To maintain an essentially constant tension on the ribbon 12 at the print point 33, a ribbon supply reel subassembly 37 is coupled to the ribbon supply reel 22 and torqued in a counter-clockwise direction. Additionally, a ribbon takeup reel subassembly 38 is coupled to the ribbon takeup reel 24 and torqued in a clockwise direction via a common driving means emanating from rotation of a common motor 39, preferably a stepper motor. In embodiments of the present invention, the common stepper motor 39 is preferably coupled to both the drive roller 32 and the ribbon takeup reel subassembly 38 such that a first, e.g., counter-clockwise, rotation of the stepper motor 39 causes counter-clockwise rotation of the drive roller 32 which moves the print medium 14 outward in an forward direction, i.e., right to left in FIG. 1. This same rotation of the stepper motor 39 is preferably also coupled to increase the clockwise torque of the ribbon takeup reel subassembly 38. Forward movement of the ribbon 12 then causes the ribbon supply reel subassembly 37 to be further torqued in a counter-clockwise direction in response to its clockwise rotation as the ribbon 12 is withdrawn.

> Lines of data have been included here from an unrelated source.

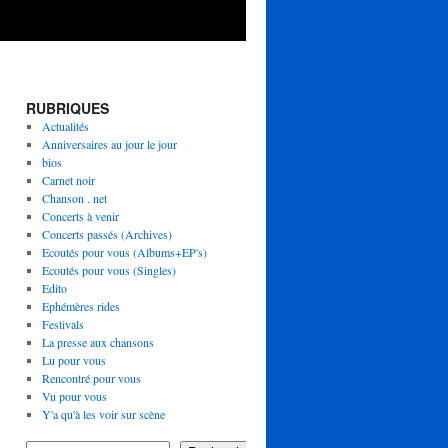
RUBRIQUES
Actualités
Anniversaires au jour le jour
bios
Carnet noir
Chanson . net
Concerts à venir
Concerts passés (Archives)
Ecoutés pour vous (Albums+EP's)
Ecoutés pour vous (Singles)
Edito
Ephémères rides
Festivals
La presse aux chansons
Lu pour vous
Rencontré pour vous
Vu pour vous
Y'a qu'à les voir sur scène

While it is generally desirable to maintain essentially constant tension on the ribbon 12, the advantages of this previously described structure, e.g., to enhance print quality, are of particular significance when the print medium is a label stock 40 as shown in FIG. 3. In the label stock 40, adhesive labels 41 are detachably mounted on a backing 42 with a short interlabel spacing 43, relative to the longitudinal size 44 of each label 41. When a single label 41a is printed, it cannot be removed from the backing 42 (as described further below) until the bottom 46 of the current label 41a is extended well beyond the print point 33. This positioning of the label stock 40 results in the print point 33 then being within a next label 41b, potentially wasting the next label 41b. To avoid wasting the next label 41b, a controller (not shown), e.g., a microcomputer within the printer 10, begins each label print operation by first reversing the rotation of the stepper motor 39 and accordingly the drive roller 32 until the beginning 47 of the next label 41b (now the current label) has been moved back to the print point 33.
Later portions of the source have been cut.